◆ ABOUT THIS TASK ◆
The data below should be restated word for word, pictures omitted.

Saved entries:
# # # # # # #

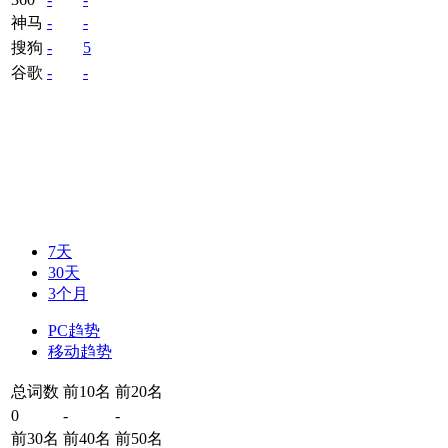
神马
-
-
搜狗
-
5
谷歌
-
-
7天
30天
3个月
PC趋势
移动趋势
总词数
前10名
前20名
0
-
-
前30名
前40名
前50名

# # # # # # #

◆ EXERCISE OUTPUT ◆
神马
-
-
搜狗
-
5
谷歌
-
-
7天
30天
3个月
PC趋势
移动趋势
总词数
前10名
前20名
0
-
-
前30名
前40名
前50名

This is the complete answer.